The benchmark Shanghai Composite Index hit an intra-day low of 3212.15 points but bounced in the final 40 minutes of trade to close 1.57 percent higher at 3348.353.
The fact that the market did not close below its April 3 low of 3271.29 was positive technically, since analysts hope at least a medium-term bottom is forming in that area.
But turnover remained thin yesterday, showing many disappointed investors were staying out of the market, and analysts said it was unclear if any kind of extended rebound was starting.
Turnover in Shanghai A shares shrank to 58.8 billion yuan from Monday's 66.6 billion yuan.
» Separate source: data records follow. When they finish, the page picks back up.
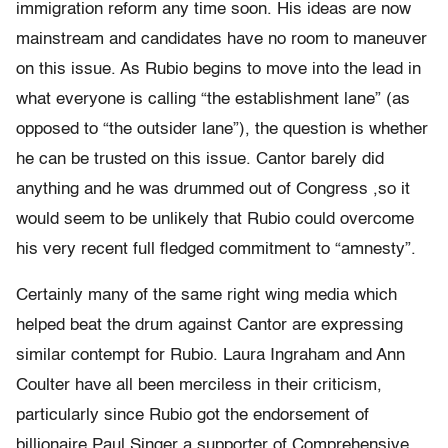
immigration reform any time soon. His ideas are now
mainstream and candidates have no room to maneuver
on this issue. As Rubio begins to move into the lead in
what everyone is calling “the establishment lane” (as
opposed to “the outsider lane”), the question is whether
he can be trusted on this issue. Cantor barely did
anything and he was drummed out of Congress ,so it
would seem to be unlikely that Rubio could overcome
his very recent full fledged commitment to “amnesty”.
Certainly many of the same right wing media which
helped beat the drum against Cantor are expressing
similar contempt for Rubio. Laura Ingraham and Ann
Coulter have all been merciless in their criticism,
particularly since Rubio got the endorsement of
billionaire Paul Singer a supporter of Comprehensive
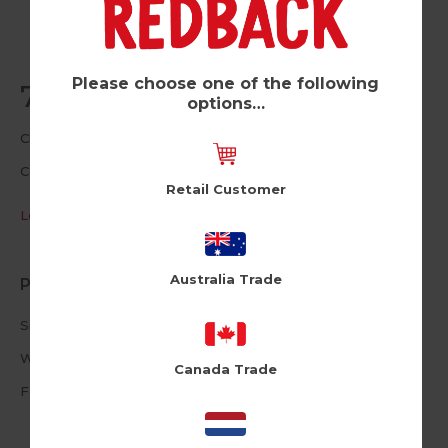
Please choose one of the following
70 Lying (Pk of 6)
options…
Cloud Nine
CLNUSA1016
Retail Customer
Log in / Register to view pricing
Australia Trade
Product Information
Size: 4.72 X 6.69inches
White Envelope
Canada Trade
Foiled Text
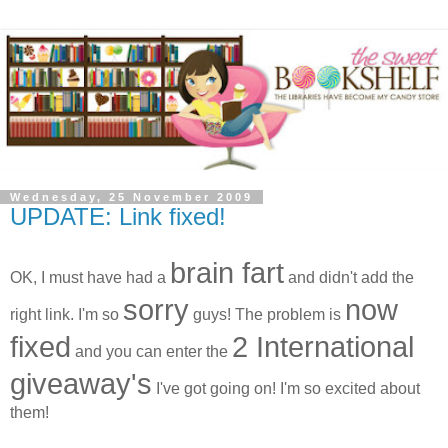
Wednesday, 25 November 2009
UPDATE: Link fixed!
brain fart
OK, I must have had a
and didn't add the
sorry
now
right link. I'm so
guys! The problem is
fixed
2 International
and you can enter the
giveaway's
I've got going on! I'm so excited about
them!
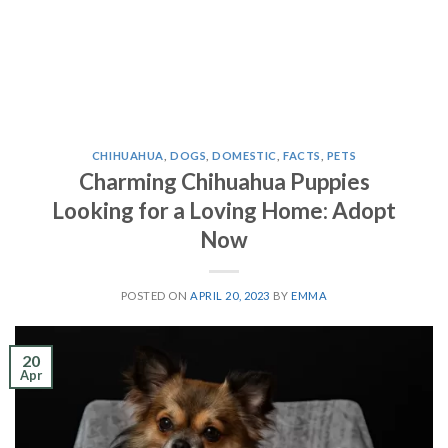
CHIHUAHUA
,
DOGS
,
DOMESTIC
,
FACTS
,
PETS
Charming Chihuahua Puppies
Looking for a Loving Home: Adopt
Now
POSTED ON
APRIL 20, 2023
BY
EMMA
20
Apr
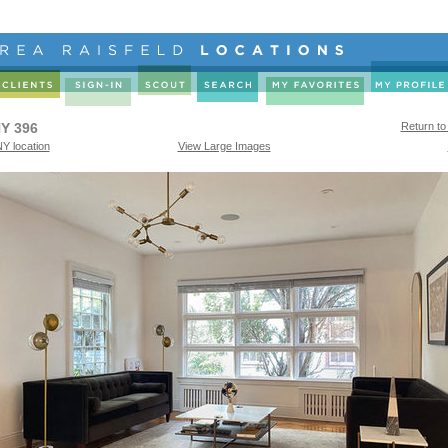
Y 396
Return to
Y location
View Large Images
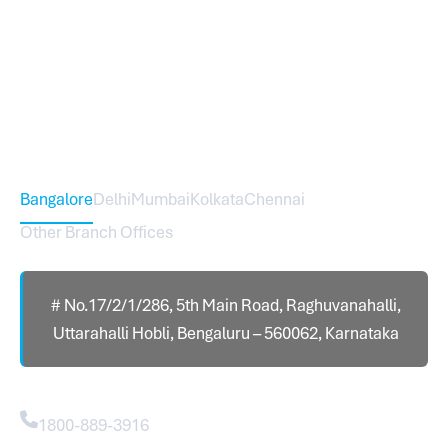
Sureworks was founded in 2009 in Bangalore and
expanded across India with 16 branches and one
international branch.
Head Office – Sureworks Infotech Pvt Ltd
Bangalore
Delhi
Mumbai
Kolkata
Chennai
Other Branch Offices
# No.17/2/1/286, 5th Main Road, Raghuvanahalli,
Uttarahalli Hobli, Bengaluru – 560062, Karnataka
Contact
1800-889-3916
Western Mining shot up 6.09 percent to 23.85 yuan in what some traders said might be a response to the setting of a fairly strong price range for Zijin Mining's Shanghai IPO.
Property shares plunged in early trade but later recovered most of their losses. Poly Real Estate Group, which said first-quarter net profit soared 230 percent, was down its 10 percent daily limit at one stage but ended 4.16 percent lower at 23.29 yuan.
Real estate developers have been hurt this week by rumors that authorities might take fresh action to curb rises in real estate prices.
"The market's rise yesterday is just a corrective rebound. People are still arguing over whether the bear market has further to go," said Xu Guangfu, analyst at Xiangcai Securities.
HK market steady
Hong Kong shares held steady yesterday, biding their time on the eve of the release of mainland's economic data, but investors flocked to bargains and defensive plays, such as resources and utilities, and sent chipmaker SMIC soaring nearly 50 percent.
Fears that the central government would revive measures to slow the economy and curb inflation kept investors on the sidelines. They were also awaiting earnings by major US firms, such as Intel Corp.
Some brokers argued the market had digested the potential negative fallout of the mainland's fresh macroeconomic curbs.
The benchmark Hang Seng Index crept 0.4 percent higher to end at 23901.33. The China Enterprises Index of Hong Kong-listed companies, or H shares, finished flat.
Mainboard turnover dwindled to HK$71.45 billion versus HK$74.8 billion on Monday.